There is always the possibility that this is the fire we need, to burn things down and start over. Perhaps not the most optimistic option, but it’s something.

Sinema Sworn in on a Law Book!

sinemaWhy is this worthy of comment? Why isn’t this the standard? Did the book burn Mike Pence’s fingers as he briefly touched a symbol of our country’s founding fucking secularism? What does it mean that she is more unique in Congress for being “religiously unaffiliated” than she is for being bisexual?

More questions:

  • How fabulous was her outfit?
  • Why does it make me cry when I see a swarm of women of different colors sworn into Congress?
  • Why did the fight scenes in the Wonder Woman movie make me cry?
  • Why did 2 male and 2 female white, cis-gendered heteros in near-middle age all cry when we saw this ad four years ago?

Have our bodies known for years, decades, millenia, what we’ve refused to say out loud to ourselves? How we have been diminished, oppressed, terrorized?

A New Year is Here.

 

Flu Shot

flu1I got a flu shot last month. This was, like, a BIG THING. And yes, goddamnit, I am going to connect it to spirituality.
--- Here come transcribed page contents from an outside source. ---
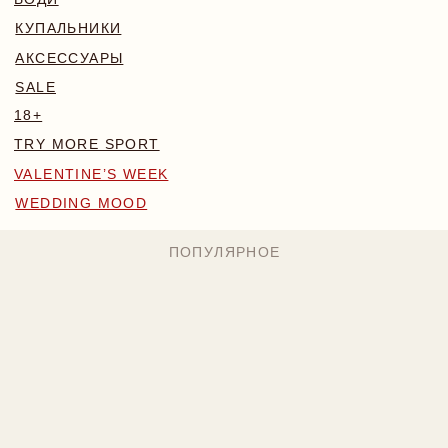
WEDDING MOOD
ПОПУЛЯРНОЕ
MONA КОМПЛЕКТ
BLOSSOM КОМПЛЕКТ
БОДИ NAKED
224 BYN
169 BYN
224 BYN
Назад
/
Главная
/
Каталог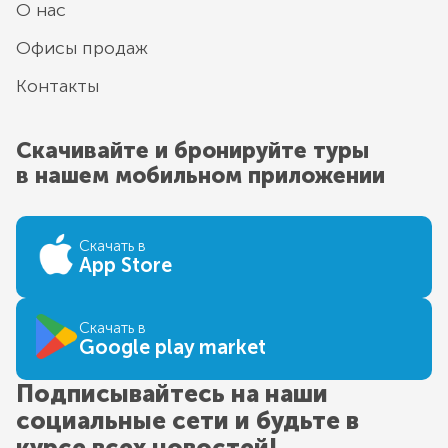
О нас
Офисы продаж
Контакты
Скачивайте и бронируйте туры
в нашем мобильном приложении
Скачать в
App Store
Скачать в
Google play market
Подписывайтесь на наши
социальные сети и будьте в
курсе всех новостей!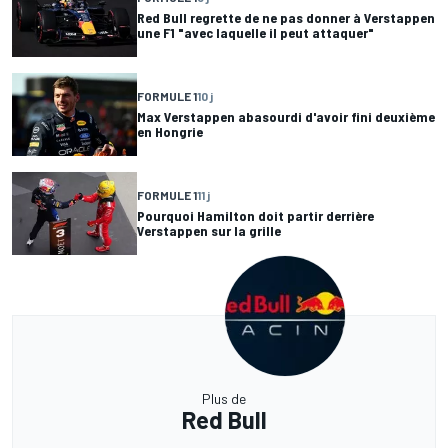
Red Bull regrette de ne pas donner à Verstappen
une F1 "avec laquelle il peut attaquer"
FORMULE 1
10 j
Max Verstappen abasourdi d'avoir fini deuxième
en Hongrie
FORMULE 1
11 j
Pourquoi Hamilton doit partir derrière
Verstappen sur la grille
Plus de
Red Bull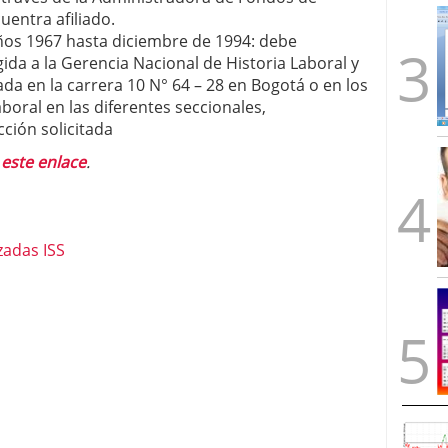
uentra afiliado.
 años 1967 hasta diciembre de 1994: debe
gida a la Gerencia Nacional de Historia Laboral y
a en la carrera 10 N° 64 – 28 en Bogotá o en los
oral en las diferentes seccionales,
cción solicitada
n
este enlace
.
zadas ISS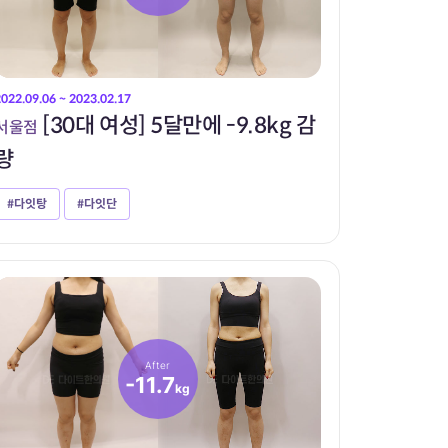
2022.09.06 ~ 2023.02.17
[30대 여성] 5달만에 -9.8kg 감
서울점
량
#다잇탕
#다잇단
After
-11.7
kg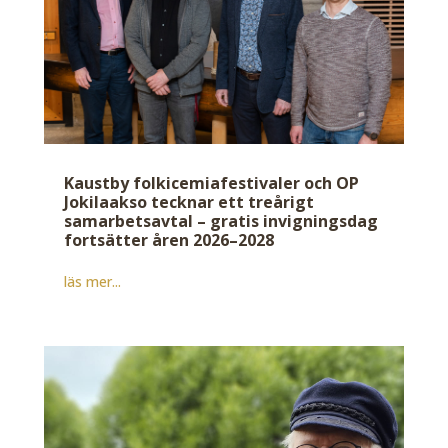
Kaustby folkicemiafestivaler och OP
Jokilaakso tecknar ett treårigt
samarbetsavtal – gratis invigningsdag
fortsätter åren 2026–2028
läs mer...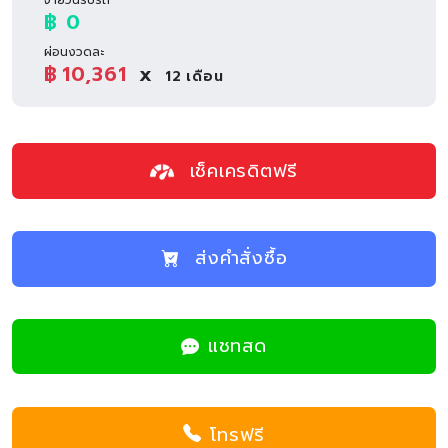
฿ 0
ผ่อนงวดละ
฿
10,361
x
12
เดือน
เช็คเครดิตฟรี
ส่งคำสั่งซื้อ
แชทสด
โทรฟรี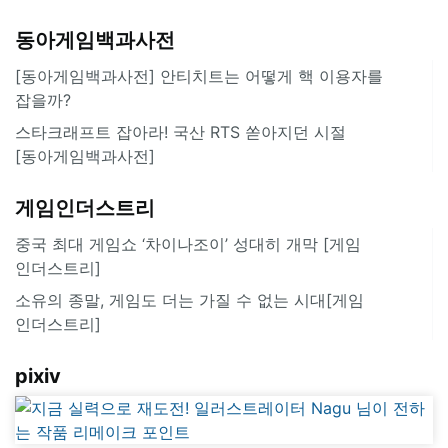
동아게임백과사전
[동아게임백과사전] 안티치트는 어떻게 핵 이용자를
잡을까?
스타크래프트 잡아라! 국산 RTS 쏟아지던 시절
[동아게임백과사전]
게임인더스트리
중국 최대 게임쇼 ‘차이나조이’ 성대히 개막 [게임
인더스트리]
소유의 종말, 게임도 더는 가질 수 없는 시대[게임
인더스트리]
pixiv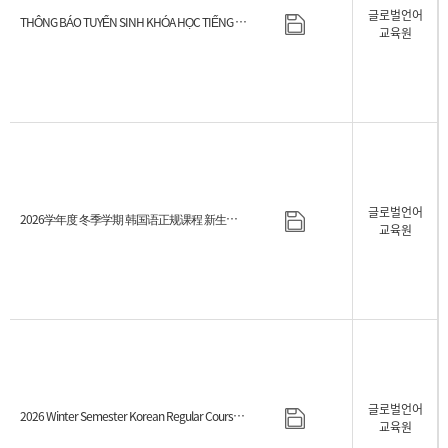
글로벌언어
THÔNG BÁO TUYỂN SINH KHÓA HỌC TIẾNG HÀN KỲ MÙA ĐÔNG 2026
교육원
글로벌언어
2026学年度 冬季学期 韩国语正规课程 新生招生日程指南
교육원
글로벌언어
2026 Winter Semester Korean Regular Course Admission Schedule
교육원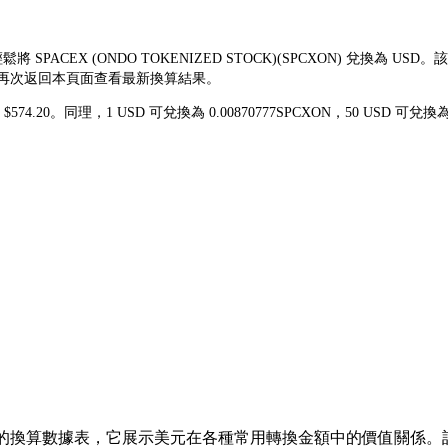
鬆將 SPACEX (ONDO TOKENIZED STOCK)(SPCXON) 兌換
易前再次返回本頁面查看最新換算結果。
費 $574.20。同理，1 USD 可兌換為 0.00870777SPCXON，50 USD
 的換算數據表，它展示美元在各種常用轉換金額中的價值關係。該列表涵蓋了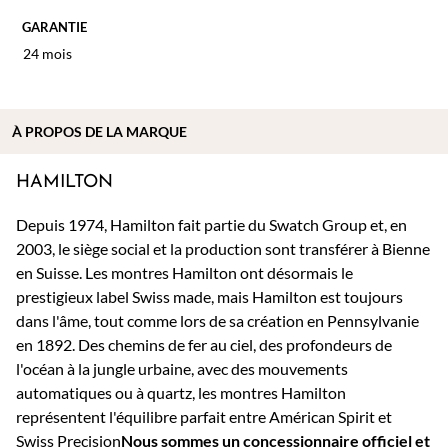
GARANTIE
24 mois
À PROPOS DE
LA MARQUE
HAMILTON
Depuis 1974, Hamilton fait partie du Swatch Group et, en
2003, le siège social et la production sont transférer à Bienne
en Suisse. Les montres Hamilton ont désormais le
prestigieux label Swiss made, mais Hamilton est toujours
dans l'âme, tout comme lors de sa création en Pennsylvanie
en 1892. Des chemins de fer au ciel, des profondeurs de
l'océan à la jungle urbaine, avec des mouvements
automatiques ou à quartz, les montres Hamilton
représentent l'équilibre parfait entre Américan Spirit et
Swiss Precision
Nous sommes un concessionnaire officiel et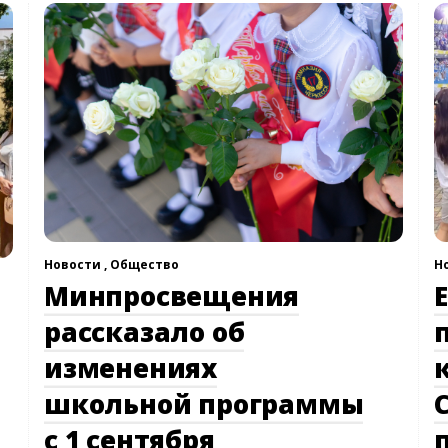
Новости ,
Общество
Н
Минпросвещения
рассказало об
изменениях
школьной программы
с 1 сентября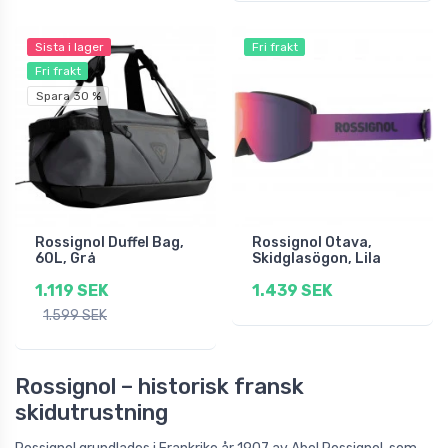
Sista i lager
Fri frakt
Fri frakt
Spara 30 %
Rossignol Duffel Bag,
Rossignol Otava,
60L, Grå
Skidglasögon, Lila
1.119 SEK
1.439 SEK
1.599 SEK
Rossignol – historisk fransk
skidutrustning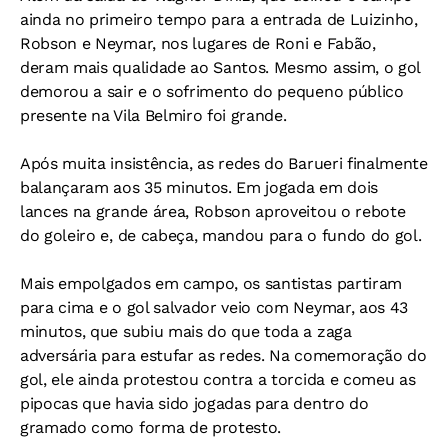
ainda no primeiro tempo para a entrada de Luizinho,
Robson e Neymar, nos lugares de Roni e Fabão,
deram mais qualidade ao Santos. Mesmo assim, o gol
demorou a sair e o sofrimento do pequeno público
presente na Vila Belmiro foi grande.
Após muita insistência, as redes do Barueri finalmente
balançaram aos 35 minutos. Em jogada em dois
lances na grande área, Robson aproveitou o rebote
do goleiro e, de cabeça, mandou para o fundo do gol.
Mais empolgados em campo, os santistas partiram
para cima e o gol salvador veio com Neymar, aos 43
minutos, que subiu mais do que toda a zaga
adversária para estufar as redes. Na comemoração do
gol, ele ainda protestou contra a torcida e comeu as
pipocas que havia sido jogadas para dentro do
gramado como forma de protesto.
I have heretofore not had a flu shot as an adult. I assume I was required to get them as a kid, by my public school if no one else, but that makes well over two decades of no immunization and no illness. I cling to that fact with a pride that suggests I have some control over it.

Why fix what ain’t broken, I have said when asked why I don’t take advantage of the now free flu shots offered by my health insurance. As though that should apply to the complex nature of disease and infection. For all I know, I could already be broken, sloppily duck-taped together just beneath the surface, days from the snapping of the last frayed, sticky thread.
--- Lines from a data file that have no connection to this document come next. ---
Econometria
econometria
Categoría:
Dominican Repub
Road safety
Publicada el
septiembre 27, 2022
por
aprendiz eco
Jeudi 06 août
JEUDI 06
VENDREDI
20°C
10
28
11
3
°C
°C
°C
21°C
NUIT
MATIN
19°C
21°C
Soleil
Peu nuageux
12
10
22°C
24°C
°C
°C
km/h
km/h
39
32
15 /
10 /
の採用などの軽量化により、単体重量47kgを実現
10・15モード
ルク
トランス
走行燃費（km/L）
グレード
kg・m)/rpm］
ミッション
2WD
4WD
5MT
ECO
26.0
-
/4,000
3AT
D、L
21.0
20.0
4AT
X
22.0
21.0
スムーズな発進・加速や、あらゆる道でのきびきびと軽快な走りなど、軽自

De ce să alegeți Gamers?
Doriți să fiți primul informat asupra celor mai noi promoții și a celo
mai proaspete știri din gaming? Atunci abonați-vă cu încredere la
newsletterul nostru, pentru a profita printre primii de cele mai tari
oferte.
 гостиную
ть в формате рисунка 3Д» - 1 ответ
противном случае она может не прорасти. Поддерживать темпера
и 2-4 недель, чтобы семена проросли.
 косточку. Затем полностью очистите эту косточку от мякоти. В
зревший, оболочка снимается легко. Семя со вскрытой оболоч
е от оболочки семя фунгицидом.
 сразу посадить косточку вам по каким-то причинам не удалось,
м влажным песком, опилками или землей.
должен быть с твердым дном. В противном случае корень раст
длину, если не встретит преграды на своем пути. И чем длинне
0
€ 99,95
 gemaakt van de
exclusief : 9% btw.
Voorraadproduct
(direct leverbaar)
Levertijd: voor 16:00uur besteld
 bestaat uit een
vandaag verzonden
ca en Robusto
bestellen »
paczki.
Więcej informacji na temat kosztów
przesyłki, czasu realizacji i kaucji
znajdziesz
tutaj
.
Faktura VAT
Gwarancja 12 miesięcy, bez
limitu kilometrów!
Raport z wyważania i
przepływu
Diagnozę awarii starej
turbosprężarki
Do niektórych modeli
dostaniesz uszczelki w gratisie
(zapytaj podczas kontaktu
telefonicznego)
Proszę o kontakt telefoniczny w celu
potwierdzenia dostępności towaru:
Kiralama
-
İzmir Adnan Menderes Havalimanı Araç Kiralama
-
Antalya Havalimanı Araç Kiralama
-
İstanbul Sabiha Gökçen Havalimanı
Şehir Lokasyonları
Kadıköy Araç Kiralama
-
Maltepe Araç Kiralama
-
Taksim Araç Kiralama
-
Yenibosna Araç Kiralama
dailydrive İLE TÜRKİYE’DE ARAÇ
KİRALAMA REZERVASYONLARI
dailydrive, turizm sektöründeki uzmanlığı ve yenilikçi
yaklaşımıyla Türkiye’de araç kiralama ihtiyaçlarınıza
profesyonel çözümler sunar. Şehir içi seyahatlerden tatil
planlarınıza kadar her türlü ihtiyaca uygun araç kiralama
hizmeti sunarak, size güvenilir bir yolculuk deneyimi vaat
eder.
Folksy logic, combined with the mild aversion to immunizations embedded by my father, who was passively opposed to most Western medicine, has informed my choices for many years. Despite knowing the science. I know there is virtually no evidence that getting a flu shot can give me the flu or lower my immunity. I know that my erstwhile resilience probably has nothing to do with my avoidance of the needle and everything to do with luck and a naturally strong immune system (developed by the bacteria-embracing habits of same father?). I know there’s no evidence that beloved immune system will be weakened by a flu shot. When I try to figure out what in my informed brain pushes me to resist this lifesaving miracle, what emerges is some weird stew of colloquial belief and independence, with a dash of government mistrust. In other words, I am apparently an American Christian Fundamentalist.

And then there’s this: we adorable, pathetic humans favor narrative over facts. Even one story can tip the scales over thousands of facts. We are far more likely to believe our cousin who says that immunizations caused John Jr’s autism than we are the mountains of research that show there is no scientific connection between the two. I have read studies that demonstrate this irrational tendency. I am aware, even on alert for this tendency in my own adorable, pathetic brain. But you know what got me to get a flu shot this year? A story.

A friend around my age, who, like me, had never made the choice to get a flu shot and never had the flu … GOT THE FLU last year. She described it to me in graphic detail. She thought she was going to die. She has made her tale of woe into a pro-immunization mission. And it totally worked. Since my immunity to illness has not built my immunity to the state of being ill, I don’t handle illness well. I don’t know how to have a fever. I’ve never even had food poisoning. Worse than the physical discomfort, I become both self-critical and self-pitying when I’m even a little sick. Chances of me dying from influenza are slim, but I don’t know if I could emotionally survive a full-on case of the flu. I vowed to seek out and accept the plunge.

Disappointing, I know. But narratives can defend any line of thinking. This one supported scientific evidence, and encouraged my efforts to decrease personal hypocrisy, loosen my attachment to identity, and let go of long-held fears. For me, it required considerably more effort than the energy it took to bike to Walgreens, but it got done. A weird, tiny victory.